Powerful new evidence shows that the U.S. housing market has a lot of healthy momentum in its favor. Homebuyers continue to benefit from low interest rates, and, according to a recent report, sales of newly built homes increased at a strong pace throughout the first half of this year.
The Commerce Department report found that sales for single-family residences rose 10.1 percent in the first half of 2016 compared to the opening six months of 2015. And Commerce Department officials aren’t the only ones with a positive outlook on the housing market.
Rob Martin, a Barclays economist, recently sent out a note to clients claiming that the buoyant housing market is likely to continue to support both volumes and prices over the medium term.

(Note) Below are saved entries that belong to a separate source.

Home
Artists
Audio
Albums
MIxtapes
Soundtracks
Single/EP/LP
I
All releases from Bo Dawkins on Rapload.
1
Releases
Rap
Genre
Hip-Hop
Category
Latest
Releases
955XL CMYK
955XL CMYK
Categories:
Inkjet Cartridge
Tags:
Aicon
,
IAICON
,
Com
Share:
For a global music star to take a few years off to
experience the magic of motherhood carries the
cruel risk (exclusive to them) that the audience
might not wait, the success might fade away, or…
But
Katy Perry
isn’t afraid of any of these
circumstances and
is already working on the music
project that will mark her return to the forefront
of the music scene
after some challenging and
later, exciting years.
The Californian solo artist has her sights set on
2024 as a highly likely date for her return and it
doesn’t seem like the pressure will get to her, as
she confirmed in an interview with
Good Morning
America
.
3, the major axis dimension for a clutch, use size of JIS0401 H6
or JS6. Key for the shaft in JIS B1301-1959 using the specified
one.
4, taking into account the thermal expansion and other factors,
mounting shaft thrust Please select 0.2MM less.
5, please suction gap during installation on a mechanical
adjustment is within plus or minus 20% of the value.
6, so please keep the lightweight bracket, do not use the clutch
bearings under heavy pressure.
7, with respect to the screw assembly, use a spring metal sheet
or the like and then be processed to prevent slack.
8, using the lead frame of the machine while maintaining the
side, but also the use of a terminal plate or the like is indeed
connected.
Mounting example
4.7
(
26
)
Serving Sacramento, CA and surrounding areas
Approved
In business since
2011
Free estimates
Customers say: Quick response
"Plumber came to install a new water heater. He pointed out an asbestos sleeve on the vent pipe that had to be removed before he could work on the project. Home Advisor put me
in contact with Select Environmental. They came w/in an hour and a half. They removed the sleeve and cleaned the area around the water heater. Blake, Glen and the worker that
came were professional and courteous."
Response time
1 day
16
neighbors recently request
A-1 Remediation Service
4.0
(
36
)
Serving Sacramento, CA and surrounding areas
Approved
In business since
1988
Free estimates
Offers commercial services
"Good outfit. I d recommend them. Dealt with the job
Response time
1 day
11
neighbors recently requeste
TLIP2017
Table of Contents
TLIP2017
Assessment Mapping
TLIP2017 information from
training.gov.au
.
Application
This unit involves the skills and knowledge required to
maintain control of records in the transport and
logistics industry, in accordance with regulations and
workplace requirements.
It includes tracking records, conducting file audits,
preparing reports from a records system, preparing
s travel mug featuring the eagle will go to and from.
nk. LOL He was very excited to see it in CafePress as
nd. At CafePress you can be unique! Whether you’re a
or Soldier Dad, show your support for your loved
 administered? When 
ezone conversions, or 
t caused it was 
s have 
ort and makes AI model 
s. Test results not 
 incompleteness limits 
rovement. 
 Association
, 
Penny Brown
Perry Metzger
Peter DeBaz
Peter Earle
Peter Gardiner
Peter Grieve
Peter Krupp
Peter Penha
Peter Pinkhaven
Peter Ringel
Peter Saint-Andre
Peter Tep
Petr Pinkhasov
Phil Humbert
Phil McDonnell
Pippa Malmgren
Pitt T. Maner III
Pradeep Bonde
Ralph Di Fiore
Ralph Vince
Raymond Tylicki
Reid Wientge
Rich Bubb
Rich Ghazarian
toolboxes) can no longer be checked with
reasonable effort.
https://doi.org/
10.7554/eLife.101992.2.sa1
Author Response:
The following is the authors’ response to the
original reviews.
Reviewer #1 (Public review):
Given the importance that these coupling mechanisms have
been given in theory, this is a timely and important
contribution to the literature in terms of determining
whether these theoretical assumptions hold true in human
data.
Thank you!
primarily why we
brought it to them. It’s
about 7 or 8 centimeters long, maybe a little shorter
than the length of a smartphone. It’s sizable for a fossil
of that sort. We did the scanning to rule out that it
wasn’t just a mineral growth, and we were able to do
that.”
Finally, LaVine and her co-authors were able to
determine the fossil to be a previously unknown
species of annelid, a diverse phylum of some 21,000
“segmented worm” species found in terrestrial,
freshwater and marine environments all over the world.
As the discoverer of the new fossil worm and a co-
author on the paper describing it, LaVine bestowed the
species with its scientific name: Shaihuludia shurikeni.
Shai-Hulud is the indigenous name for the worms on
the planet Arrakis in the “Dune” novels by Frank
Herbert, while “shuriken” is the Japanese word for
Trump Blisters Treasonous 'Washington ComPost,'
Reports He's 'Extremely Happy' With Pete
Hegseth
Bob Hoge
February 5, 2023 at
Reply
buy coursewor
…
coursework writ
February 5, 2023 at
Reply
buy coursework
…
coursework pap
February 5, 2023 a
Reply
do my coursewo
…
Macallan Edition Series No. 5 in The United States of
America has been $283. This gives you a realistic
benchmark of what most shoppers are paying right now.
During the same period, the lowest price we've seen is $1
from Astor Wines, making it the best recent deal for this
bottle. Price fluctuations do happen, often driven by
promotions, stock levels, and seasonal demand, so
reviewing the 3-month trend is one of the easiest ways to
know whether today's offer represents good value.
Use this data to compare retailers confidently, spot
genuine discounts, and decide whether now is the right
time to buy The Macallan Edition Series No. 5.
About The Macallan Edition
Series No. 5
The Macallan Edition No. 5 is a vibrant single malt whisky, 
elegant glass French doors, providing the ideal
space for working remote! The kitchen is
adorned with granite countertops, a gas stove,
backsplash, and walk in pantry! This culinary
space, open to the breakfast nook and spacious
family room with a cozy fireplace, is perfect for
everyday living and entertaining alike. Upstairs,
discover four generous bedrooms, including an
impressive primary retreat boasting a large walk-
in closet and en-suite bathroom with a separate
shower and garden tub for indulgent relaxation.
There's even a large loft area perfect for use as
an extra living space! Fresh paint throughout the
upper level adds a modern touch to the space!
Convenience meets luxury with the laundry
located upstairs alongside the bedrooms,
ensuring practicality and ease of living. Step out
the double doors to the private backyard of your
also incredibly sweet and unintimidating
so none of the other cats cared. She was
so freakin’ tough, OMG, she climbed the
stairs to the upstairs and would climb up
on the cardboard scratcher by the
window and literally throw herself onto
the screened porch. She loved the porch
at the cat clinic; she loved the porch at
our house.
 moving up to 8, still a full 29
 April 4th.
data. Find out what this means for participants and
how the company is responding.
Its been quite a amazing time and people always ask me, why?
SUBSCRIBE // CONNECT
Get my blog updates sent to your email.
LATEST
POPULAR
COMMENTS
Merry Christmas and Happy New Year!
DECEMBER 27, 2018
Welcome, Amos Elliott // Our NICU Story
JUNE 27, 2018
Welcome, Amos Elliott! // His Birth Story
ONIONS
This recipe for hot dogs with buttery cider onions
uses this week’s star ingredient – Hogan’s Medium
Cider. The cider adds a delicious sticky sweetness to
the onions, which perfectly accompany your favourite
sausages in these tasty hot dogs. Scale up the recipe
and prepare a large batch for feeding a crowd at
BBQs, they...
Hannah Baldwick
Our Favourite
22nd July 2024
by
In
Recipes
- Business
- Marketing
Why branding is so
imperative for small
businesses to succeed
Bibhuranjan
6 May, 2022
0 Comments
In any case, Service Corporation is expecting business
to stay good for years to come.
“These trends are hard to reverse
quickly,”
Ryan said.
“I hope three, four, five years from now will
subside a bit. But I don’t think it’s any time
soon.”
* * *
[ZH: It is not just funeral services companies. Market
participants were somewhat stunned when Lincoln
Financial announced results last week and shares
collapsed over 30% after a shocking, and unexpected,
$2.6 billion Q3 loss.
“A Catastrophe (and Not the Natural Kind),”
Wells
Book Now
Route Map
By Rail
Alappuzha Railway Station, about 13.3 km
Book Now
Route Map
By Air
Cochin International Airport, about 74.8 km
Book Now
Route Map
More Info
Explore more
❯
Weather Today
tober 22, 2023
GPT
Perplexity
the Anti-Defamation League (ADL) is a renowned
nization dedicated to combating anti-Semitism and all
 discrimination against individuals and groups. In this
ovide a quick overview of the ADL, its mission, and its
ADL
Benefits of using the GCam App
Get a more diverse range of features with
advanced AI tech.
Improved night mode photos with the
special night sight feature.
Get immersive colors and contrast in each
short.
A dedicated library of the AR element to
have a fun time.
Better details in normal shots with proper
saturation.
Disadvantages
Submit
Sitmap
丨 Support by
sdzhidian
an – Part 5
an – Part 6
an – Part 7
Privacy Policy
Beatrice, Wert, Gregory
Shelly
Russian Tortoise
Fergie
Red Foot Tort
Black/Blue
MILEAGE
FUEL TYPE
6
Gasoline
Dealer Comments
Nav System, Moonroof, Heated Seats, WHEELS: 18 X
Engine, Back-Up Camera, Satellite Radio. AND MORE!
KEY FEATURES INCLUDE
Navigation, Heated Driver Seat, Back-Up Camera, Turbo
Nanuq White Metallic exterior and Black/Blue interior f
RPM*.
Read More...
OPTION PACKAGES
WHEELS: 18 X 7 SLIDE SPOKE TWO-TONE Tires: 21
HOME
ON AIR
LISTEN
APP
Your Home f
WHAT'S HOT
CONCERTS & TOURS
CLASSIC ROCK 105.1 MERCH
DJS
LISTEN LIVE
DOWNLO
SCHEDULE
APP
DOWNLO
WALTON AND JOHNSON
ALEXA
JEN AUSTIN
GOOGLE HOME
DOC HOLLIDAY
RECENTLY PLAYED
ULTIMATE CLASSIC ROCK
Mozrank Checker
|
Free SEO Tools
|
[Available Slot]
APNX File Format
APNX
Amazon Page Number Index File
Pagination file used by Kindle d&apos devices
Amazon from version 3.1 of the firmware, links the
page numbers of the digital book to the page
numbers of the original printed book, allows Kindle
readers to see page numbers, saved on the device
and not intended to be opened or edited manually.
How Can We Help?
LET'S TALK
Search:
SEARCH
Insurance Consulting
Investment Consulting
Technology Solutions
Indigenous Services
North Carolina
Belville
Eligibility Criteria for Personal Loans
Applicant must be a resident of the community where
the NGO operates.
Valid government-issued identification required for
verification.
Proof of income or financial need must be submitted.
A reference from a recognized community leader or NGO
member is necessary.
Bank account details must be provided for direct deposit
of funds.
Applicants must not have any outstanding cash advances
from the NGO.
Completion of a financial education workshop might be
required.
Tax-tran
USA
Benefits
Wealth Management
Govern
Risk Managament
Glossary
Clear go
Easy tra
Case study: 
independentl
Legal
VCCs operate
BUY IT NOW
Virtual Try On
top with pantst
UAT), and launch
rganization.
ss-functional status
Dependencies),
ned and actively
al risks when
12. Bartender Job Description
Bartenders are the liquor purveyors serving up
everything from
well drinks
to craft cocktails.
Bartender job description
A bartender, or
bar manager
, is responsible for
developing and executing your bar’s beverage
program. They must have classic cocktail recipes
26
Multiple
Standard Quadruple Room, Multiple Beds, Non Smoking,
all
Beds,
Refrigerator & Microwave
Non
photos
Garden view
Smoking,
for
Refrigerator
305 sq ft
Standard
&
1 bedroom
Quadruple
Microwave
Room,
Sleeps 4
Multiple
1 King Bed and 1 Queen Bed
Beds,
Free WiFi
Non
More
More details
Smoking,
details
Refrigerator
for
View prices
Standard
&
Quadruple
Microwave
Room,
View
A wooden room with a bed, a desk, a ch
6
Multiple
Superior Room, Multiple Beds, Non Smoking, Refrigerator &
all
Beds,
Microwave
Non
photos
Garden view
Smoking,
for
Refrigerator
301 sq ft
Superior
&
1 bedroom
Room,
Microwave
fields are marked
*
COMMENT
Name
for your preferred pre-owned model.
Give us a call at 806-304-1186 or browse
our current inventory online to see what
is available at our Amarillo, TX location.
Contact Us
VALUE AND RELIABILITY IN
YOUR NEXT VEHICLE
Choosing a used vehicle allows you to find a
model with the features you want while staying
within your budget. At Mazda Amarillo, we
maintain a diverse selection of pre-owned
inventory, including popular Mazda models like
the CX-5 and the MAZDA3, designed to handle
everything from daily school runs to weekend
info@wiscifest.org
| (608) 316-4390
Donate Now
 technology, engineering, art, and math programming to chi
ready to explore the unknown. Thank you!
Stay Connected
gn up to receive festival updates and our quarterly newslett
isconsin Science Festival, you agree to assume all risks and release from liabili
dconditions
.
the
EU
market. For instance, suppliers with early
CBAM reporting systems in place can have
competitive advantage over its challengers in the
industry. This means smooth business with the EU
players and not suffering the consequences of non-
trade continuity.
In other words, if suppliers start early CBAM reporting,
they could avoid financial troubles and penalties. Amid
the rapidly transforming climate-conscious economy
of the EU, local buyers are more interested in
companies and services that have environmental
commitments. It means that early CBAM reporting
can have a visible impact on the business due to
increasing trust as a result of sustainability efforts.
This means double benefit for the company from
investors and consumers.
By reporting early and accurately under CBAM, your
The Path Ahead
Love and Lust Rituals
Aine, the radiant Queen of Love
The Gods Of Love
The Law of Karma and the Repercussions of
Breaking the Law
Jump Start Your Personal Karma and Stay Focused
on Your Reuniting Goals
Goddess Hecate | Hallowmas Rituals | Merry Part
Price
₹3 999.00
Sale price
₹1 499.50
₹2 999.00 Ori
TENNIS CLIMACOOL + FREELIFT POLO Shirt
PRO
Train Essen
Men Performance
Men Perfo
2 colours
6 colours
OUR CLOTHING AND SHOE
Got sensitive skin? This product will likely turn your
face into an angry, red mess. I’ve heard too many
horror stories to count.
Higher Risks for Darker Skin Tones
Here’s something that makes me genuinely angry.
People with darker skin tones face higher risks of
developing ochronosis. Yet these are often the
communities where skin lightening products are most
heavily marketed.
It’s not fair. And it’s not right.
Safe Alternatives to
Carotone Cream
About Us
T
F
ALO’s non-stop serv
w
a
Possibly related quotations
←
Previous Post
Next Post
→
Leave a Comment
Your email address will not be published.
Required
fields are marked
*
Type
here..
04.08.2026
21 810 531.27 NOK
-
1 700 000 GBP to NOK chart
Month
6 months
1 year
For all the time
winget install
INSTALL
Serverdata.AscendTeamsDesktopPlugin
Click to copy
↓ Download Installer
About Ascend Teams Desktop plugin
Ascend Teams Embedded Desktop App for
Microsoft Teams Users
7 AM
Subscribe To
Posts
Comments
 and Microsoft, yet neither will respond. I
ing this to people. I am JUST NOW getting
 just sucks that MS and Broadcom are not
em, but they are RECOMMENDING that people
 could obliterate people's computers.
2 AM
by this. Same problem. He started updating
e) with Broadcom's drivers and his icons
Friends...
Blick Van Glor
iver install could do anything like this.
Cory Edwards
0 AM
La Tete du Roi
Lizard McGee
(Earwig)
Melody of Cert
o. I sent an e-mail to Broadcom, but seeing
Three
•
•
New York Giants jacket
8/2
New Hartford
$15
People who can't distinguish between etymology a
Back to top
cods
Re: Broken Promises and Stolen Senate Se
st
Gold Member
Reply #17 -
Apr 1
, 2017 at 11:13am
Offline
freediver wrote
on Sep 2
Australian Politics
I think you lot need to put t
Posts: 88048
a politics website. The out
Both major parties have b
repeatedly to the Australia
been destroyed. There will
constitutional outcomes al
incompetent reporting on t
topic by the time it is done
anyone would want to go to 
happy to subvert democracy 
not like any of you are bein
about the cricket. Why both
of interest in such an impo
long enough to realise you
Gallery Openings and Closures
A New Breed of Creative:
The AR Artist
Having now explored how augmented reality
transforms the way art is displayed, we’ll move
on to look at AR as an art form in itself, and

Looking just at June 2016, sales were up more than 3 percent. The seasonally-adjusted sales rate rose to 592,000, which was the highest pace since before the crisis of 2008. Compared to June 2015, sales were up a staggering 25.4 percent.
In May, housing experts responding to a Wall Street Journal survey predicted an adjusted sales pace of only 559,000 for June. The previous month’s estimate of 551,000 was also off (actual sales clocked in at 572,000).
Sales of newly-built homes are on the rise, but the pace of new home purchases and home construction still lags behind what we’ve seen in past economic expansions. New construction also happens to be a very small portion of the market, accounting for only 10 percent of overall home sales.
Most purchases are for previously owned homes, and those transactions are up 1 percent to a seasonally-adjusted pace of 5.57 million — the highest mark since the financial crisis.
The housing sector is providing plenty of fuel for the economy as a whole. As American economic growth has sailed ahead in the past few years, home purchases have been one of the steady tailwinds making it possible.
According to the Commerce Department report mentioned earlier, investment in residential housing is responsible for more than .5 percent points of the overall 1.1 percent growth in overall GDP in the first quarter of 2016.
Many experts believe that home sales continue to be boosted by low interest rates. In June, the average 30-year fixed-rate mortgage rate was 3.57 percent, a drop from an average of 3.98 percent measured in June of 2015.